EXERCISE – Without the pictures, output all of the data exactly.
>>
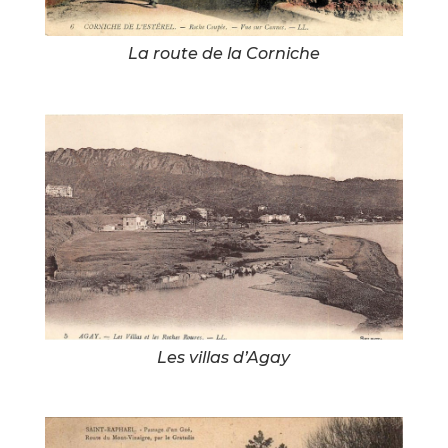
La route de la Corniche
Les villas d’Agay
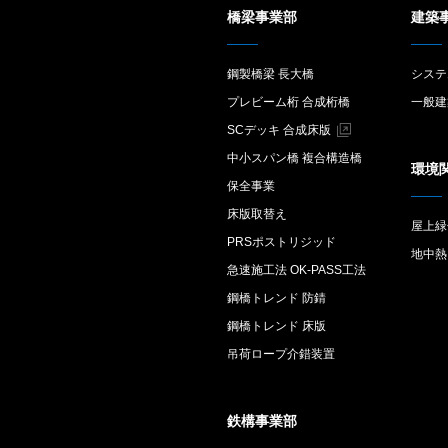
橋梁事業部
建築
鋼製橋梁 長大橋
システ
プレビーム桁 合成桁橋
一般建
SCデッキ 合成床版
中小スパン橋 複合構造橋
環境
保全事業
床版取替え
屋上緑
PRSポストリジッド
地中熱
急速施工法 OK-PASS工法
鋼橋トレンド 防錆
鋼橋トレンド 床版
吊荷ロープ介錯装置
鉄構事業部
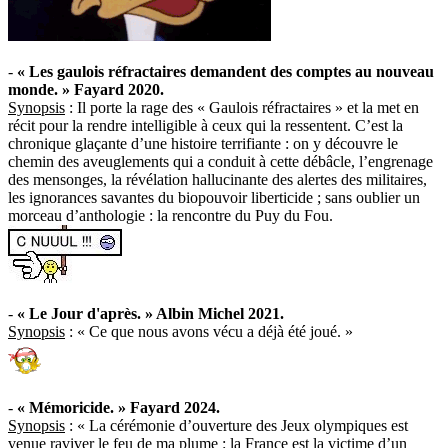
-
« Les gaulois réfractaires demandent des comptes au nouveau
monde. » Fayard 2020.
Synopsis
: Il porte la rage des « Gaulois réfractaires » et la met en
récit pour la rendre intelligible à ceux qui la ressentent. C’est la
chronique glaçante d’une histoire terrifiante : on y découvre le
chemin des aveuglements qui a conduit à cette débâcle, l’engrenage
des mensonges, la révélation hallucinante des alertes des militaires,
les ignorances savantes du biopouvoir liberticide ; sans oublier un
morceau d’anthologie : la rencontre du Puy du Fou.
-
« Le Jour d'après. » Albin Michel 2021.
Synopsis
: « Ce que nous avons vécu a déjà été joué. »
-
« Mémoricide. » Fayard 2024.
Synopsis
: « La cérémonie d’ouverture des Jeux olympiques est
venue raviver le feu de ma plume : la France est la victime d’un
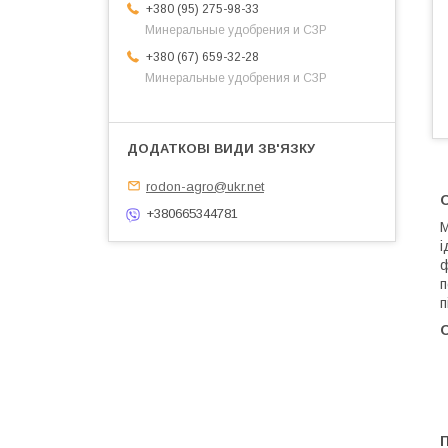
+380 (95) 275-98-33
Минеральные удобрения и СЗР
+380 (67) 659-32-28
Минеральные удобрения и СЗР
rodon-agro@ukr.net
+380665344781
М
і
ф
п
п
О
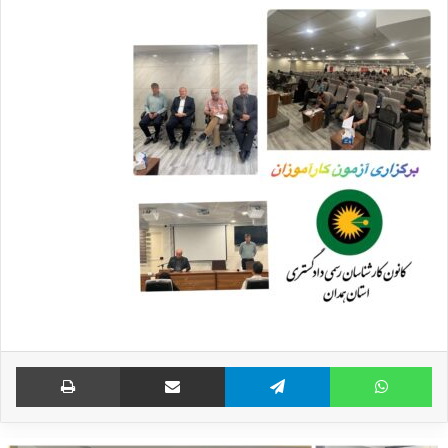
واتس آپ
تلگرام
اشتراک گذاری از طریق ایمیل
چاپ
<<
EXERCISE ANSWER –
La route de la Corniche
Les villas d’Agay
橋梁事業部
建築
鋼製橋梁 長大橋
システ
プレビーム桁 合成桁橋
一般建
SCデッキ 合成床版
中小スパン橋 複合構造橋
環境
保全事業
床版取替え
屋上緑
PRSポストリジッド
地中熱
急速施工法 OK-PASS工法
鋼橋トレンド 防錆
鋼橋トレンド 床版
吊荷ロープ介錯装置
鉄構事業部
-
« Les gaulois réfractaires demandent des comptes au nouveau
monde. » Fayard 2020.
Synopsis
: Il porte la rage des « Gaulois réfractaires » et la met en
récit pour la rendre intelligible à ceux qui la ressentent. C’est la
chronique glaçante d’une histoire terrifiante : on y découvre le
chemin des aveuglements qui a conduit à cette débâcle, l’engrenage
des mensonges, la révélation hallucinante des alertes des militaires,
les ignorances savantes du biopouvoir liberticide ; sans oublier un
morceau d’anthologie : la rencontre du Puy du Fou.
-
« Le Jour d'après. » Albin Michel 2021.
Synopsis
: « Ce que nous avons vécu a déjà été joué. »
-
« Mémoricide. » Fayard 2024.
Synopsis
: « La cérémonie d’ouverture des Jeux olympiques est
venue raviver le feu de ma plume : la France est la victime d’un
+380 (95) 275-98-33
Минеральные удобрения и СЗР
+380 (67) 659-32-28
Минеральные удобрения и СЗР
rodon-agro@ukr.net
+380665344781
М
і
ф
п
п
О
واتس آپ
تلگرام
اشتراک گذاری از طریق ایمیل
چاپ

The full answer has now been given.